Explicit formulas for charge conservation and steady-state volumes of the cytosol and endoplasmic
reticulum (ER) are derived in terms of membrane potential, amount of ions, Ca2+-bound buffer molecules, and initial cellular conditions. The formulations were applied to a ventricular myocyte RAD001 nmr model which has plasma-membrane Ca2+ currents with dynamic gating mechanisms, Ca2+-buffering reactions with diffusive and non-diffusive buffer proteins, and Ca2+ uptake into or release from the sarcoplasmic reticulum (SR) accompanied by compensatory cationic or anionic currents through the SR membrane. Time-dependent volume changes in cardiac myocytes induced by varying extracellular osmolarity or by action potential generation were successfully simulated by the novel formulations. Through application of bifurcation analysis, the existence and uniqueness of steady-state solutions of the cell volume were validated, and contributions of individual ion channels and transporters to the steady-state volume were systematically analyzed.

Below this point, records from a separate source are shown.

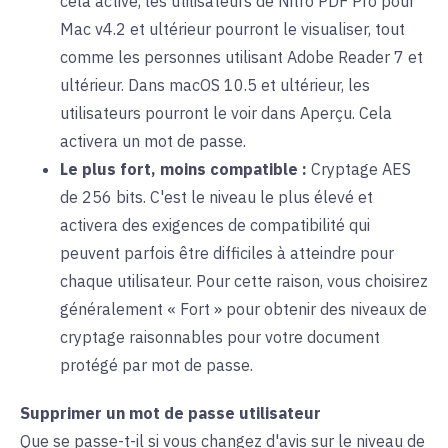
cela activé, les utilisateurs de Nitro PDF Pro pour
Mac v4.2 et ultérieur pourront le visualiser, tout
comme les personnes utilisant Adobe Reader 7 et
ultérieur. Dans macOS 10.5 et ultérieur, les
utilisateurs pourront le voir dans Aperçu. Cela
activera un mot de passe.
Le plus fort, moins compatible :
Cryptage AES
de 256 bits. C'est le niveau le plus élevé et
activera des exigences de compatibilité qui
peuvent parfois être difficiles à atteindre pour
chaque utilisateur. Pour cette raison, vous choisirez
généralement « Fort » pour obtenir des niveaux de
cryptage raisonnables pour votre document
protégé par mot de passe.
Supprimer un mot de passe utilisateur
Que se passe-t-il si vous changez d'avis sur le niveau de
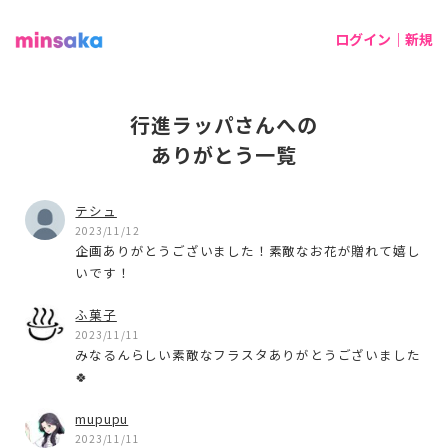
ログイン｜新規
行進ラッパさんへの
ありがとう一覧
テシュ
2023/11/12
企画ありがとうございました！素敵なお花が贈れて嬉し
いです！
ふ菓子
2023/11/11
みなるんらしい素敵なフラスタありがとうございました
🍀
mupupu
2023/11/11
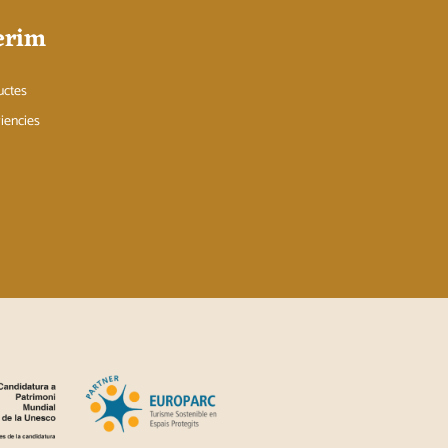
erim
uctes
iencies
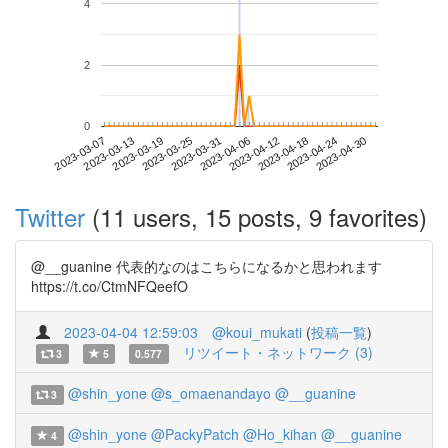
4
2
0
2023-04-24
2023-03-07
2023-03-25
2023-04-12
2023-04-30
2023-03-13
2023-03-31
2023-04-18
2023-03-19
2023-04-06
Twitter
(11 users, 15 posts, 9 favorites)
@__guanine 代表的なのはこちらになるかと思われます
https://t.co/CtmNFQeefO
2023-04-04 12:59:03
@koui_mukati
(
投稿一覧
)
リツイート・ネットワーク (3)
3
5
0.577
@shin_yone
@s_omaenandayo
@__guanine
3
@shin_yone
@PackyPatch
@Ho_kihan
@__guanine
4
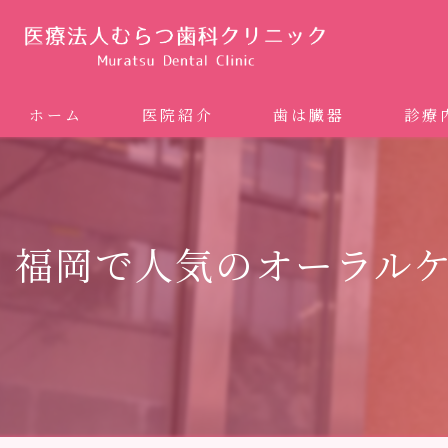
ホーム
医院紹介
歯は臓器
診療
噛み合
矯正歯科
福岡で人気のオーラル
ホワイ
審美歯
インプ
歯周病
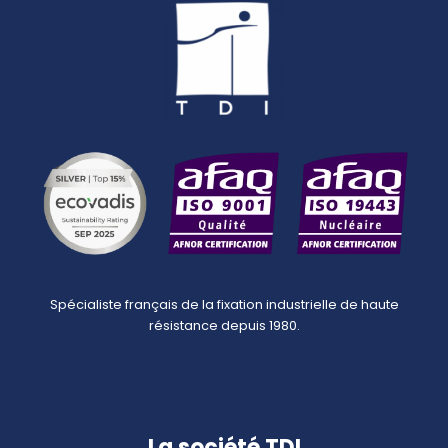
Spécialiste français de la fixation industrielle de haute
résistance depuis 1980.
La société TDI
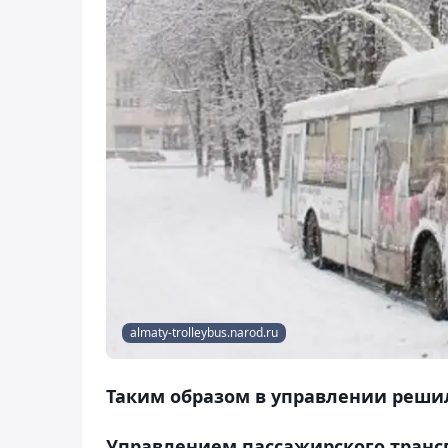
almaty-trolleybus.narod.ru
Таким образом в управлении решил
Управлением пассажирского трансп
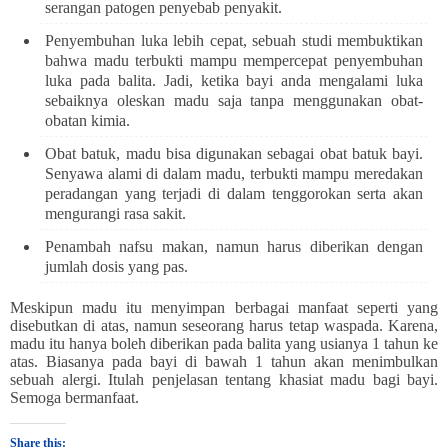
serangan patogen penyebab penyakit.
Penyembuhan luka lebih cepat, sebuah studi membuktikan
bahwa madu terbukti mampu mempercepat penyembuhan
luka pada balita. Jadi, ketika bayi anda mengalami luka
sebaiknya oleskan madu saja tanpa menggunakan obat-
obatan kimia.
Obat batuk, madu bisa digunakan sebagai obat batuk bayi.
Senyawa alami di dalam madu, terbukti mampu meredakan
peradangan yang terjadi di dalam tenggorokan serta akan
mengurangi rasa sakit.
Penambah nafsu makan, namun harus diberikan dengan
jumlah dosis yang pas.
Meskipun madu itu menyimpan berbagai manfaat seperti yang
disebutkan di atas, namun seseorang harus tetap waspada. Karena,
madu itu hanya boleh diberikan pada balita yang usianya 1 tahun ke
atas. Biasanya pada bayi di bawah 1 tahun akan menimbulkan
sebuah alergi. Itulah penjelasan tentang khasiat madu bagi bayi.
Semoga bermanfaat.
Share this:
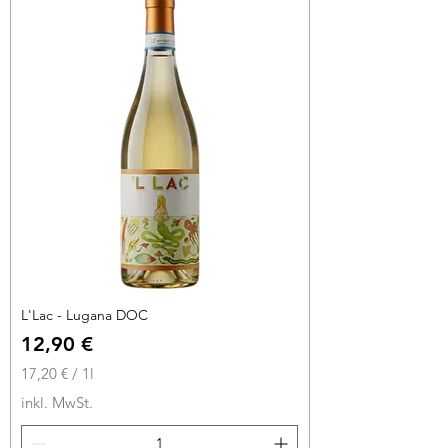
€
p
r
o
1
L
i
t
e
r
L'Lac - Lugana DOC
Preis
12,90 €
17,20 €
/
1l
1
inkl. MwSt.
7
,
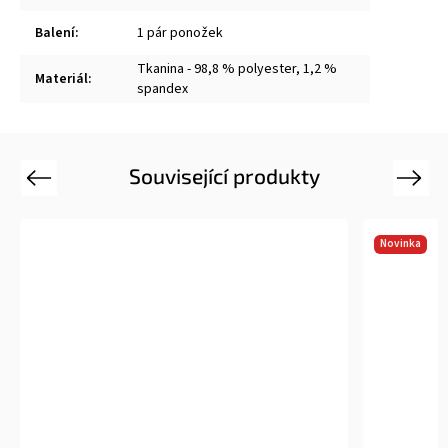
Balení
:
1 pár ponožek
Tkanina - 98,8 % polyester, 1,2 %
Materiál
:
spandex
Související produkty
Previous
Next
Novinka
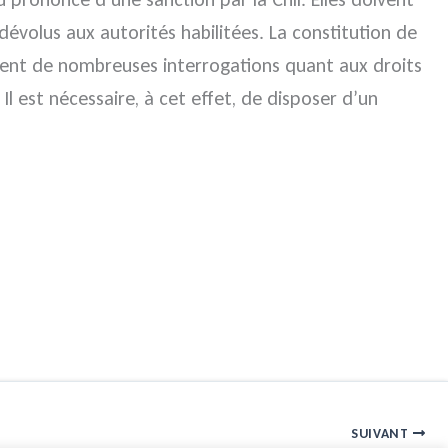
dévolus aux autorités habilitées. La constitution de
ement de nombreuses interrogations quant aux droits
Il est nécessaire, à cet effet, de disposer d’un
SUIVANT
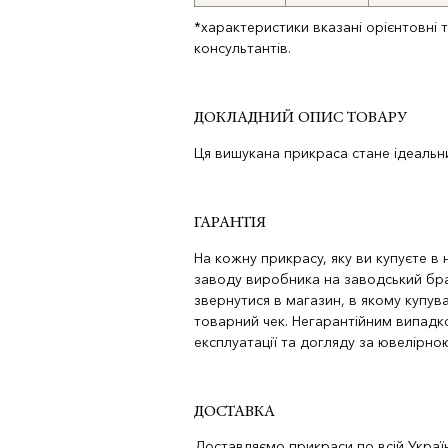
*характеристики вказані орієнтовні 
консультантів.
ДОКЛАДНИЙ ОПИС ТОВАРУ
Ця вишукана прикраса стане ідеальни
ГАРАНТІЯ
На кожну прикрасу, яку ви купуєте в
заводу виробника на заводський бра
звернутися в магазин, в якому купува
товарний чек. Негарантійним випад
експлуатації та догляду за ювелірн
ДОСТАВКА
Доставляємо прикраси по всій Україн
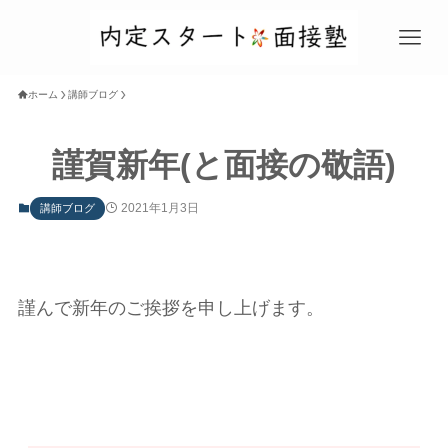
ホーム
講師ブログ
謹賀新年(と面接の敬語)
2021年1月3日
講師ブログ
謹んで新年のご挨拶を申し上げます。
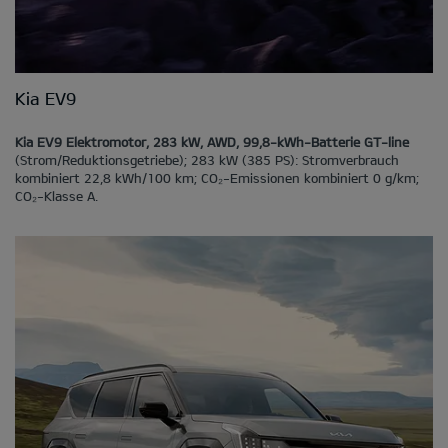
Kia EV9
Kia EV9 Elektromotor, 283 kW, AWD, 99,8-kWh-Batterie GT-line
(Strom/Reduktionsgetriebe); 283 kW (385 PS): Stromverbrauch
kombiniert 22,8 kWh/100 km; CO₂-Emissionen kombiniert 0 g/km;
CO₂-Klasse A.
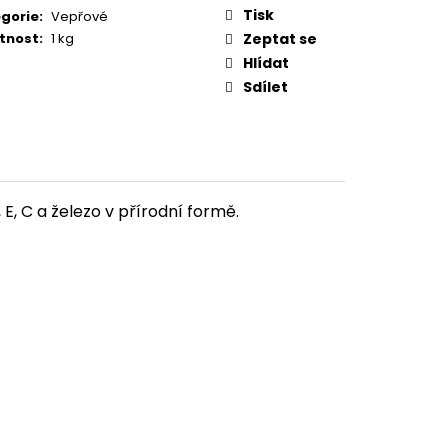
ÍM 1 KG
Tisk
gorie
:
Vepřové
tnost
:
1 kg
Zeptat se
Hlídat
Sdílet
E, C a železo v přírodní formě.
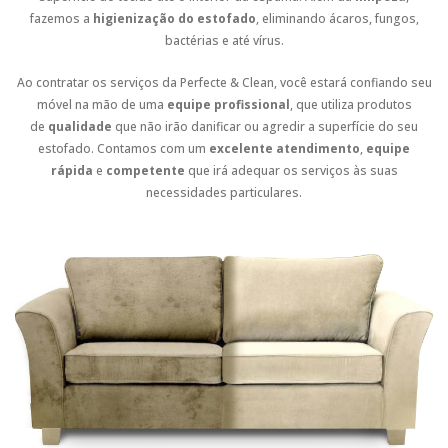
fazemos a
higienização do estofado
, eliminando ácaros, fungos,
bactérias e até vírus.
Ao contratar os serviços da Perfecte & Clean, você estará confiando seu
móvel na mão de uma
equipe profissional
, que utiliza produtos
de
qualidade
que não irão danificar ou agredir a superfície do seu
estofado. Contamos com um
excelente atendimento
,
equipe
rápida
e
competente
que irá adequar os serviços às suas
necessidades particulares.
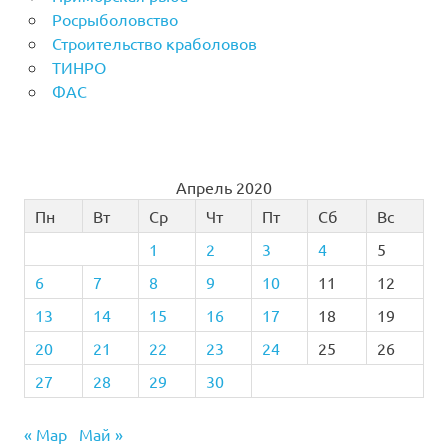
Росрыболовство
Строительство краболовов
ТИНРО
ФАС
Апрель 2020
Пн
Вт
Ср
Чт
Пт
Сб
Вс
1
2
3
4
5
6
7
8
9
10
11
12
13
14
15
16
17
18
19
20
21
22
23
24
25
26
27
28
29
30
« Мар
Май »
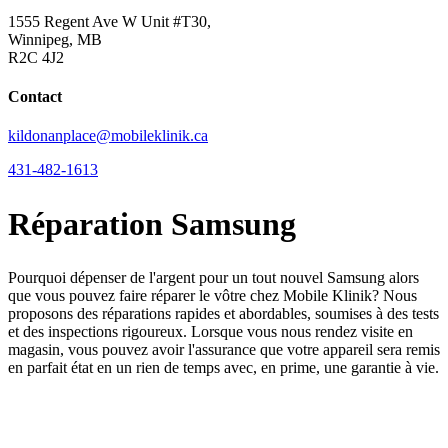
1555 Regent Ave W Unit #T30,
Winnipeg, MB
R2C 4J2
Contact
kildonanplace@mobileklinik.ca
431-482-1613
Réparation Samsung
Pourquoi dépenser de l'argent pour un tout nouvel Samsung alors
que vous pouvez faire réparer le vôtre chez Mobile Klinik? Nous
proposons des réparations rapides et abordables, soumises à des tests
et des inspections rigoureux. Lorsque vous nous rendez visite en
magasin, vous pouvez avoir l'assurance que votre appareil sera remis
en parfait état en un rien de temps avec, en prime, une garantie à vie.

The new formulas are consistent with previous fundamental theory derived from simple models of minimum compositions. The new formulations may be useful for examination of the relationship between cell function and volume change PF299804 in other cell types. (C) 2012 Elsevier Ltd. All rights reserved.”
“BACKGROUND
In phase 2 trials, the nucleotide polymerase inhibitor sofosbuvir was effective in previously
untreated patients with chronic hepatitis C virus (HCV) genotype 1, 2, or 3 infection.
METHODS
We conducted two phase 3 studies in previously untreated patients with HCV infection. In a single-group, open-label study, we administered a 12-week regimen of sofosbuvir plus peginterferon alfa-2a and ribavirin in 327 patients with HCV genotype 1, 4, 5, or 6 (of whom 98% had genotype 1 or 4). In a noninferiority trial, 499 patients with HCV genotype 2 or 3 infection were randomly assigned Ruboxistaurin cell line to receive sofosbuvir plus ribavirin for 12 weeks or peginterferon alfa-2a plus ribavirin for 24 weeks. In the two studies, the primary end point was a sustained virologic response at 12 weeks after the end of therapy.
RESULTS
In the single-group study, a sustained virologic response was reported in 90% of patients (95% confidence interval, 87 to 93). In the noninferiority trial, a sustained response was reported in 67% of patients in both the sofosbuvir-ribavirin group and the peginterferon-ribavirin group. Response rates in the sofosbuvir-ribavirin group were lower among patients with genotype 3 infection than among those with genotype 2 infection (56% vs. 97%). Adverse events (including fatigue, headache, nausea, and neutropenia) were less common with sofosbuvir than with peginterferon.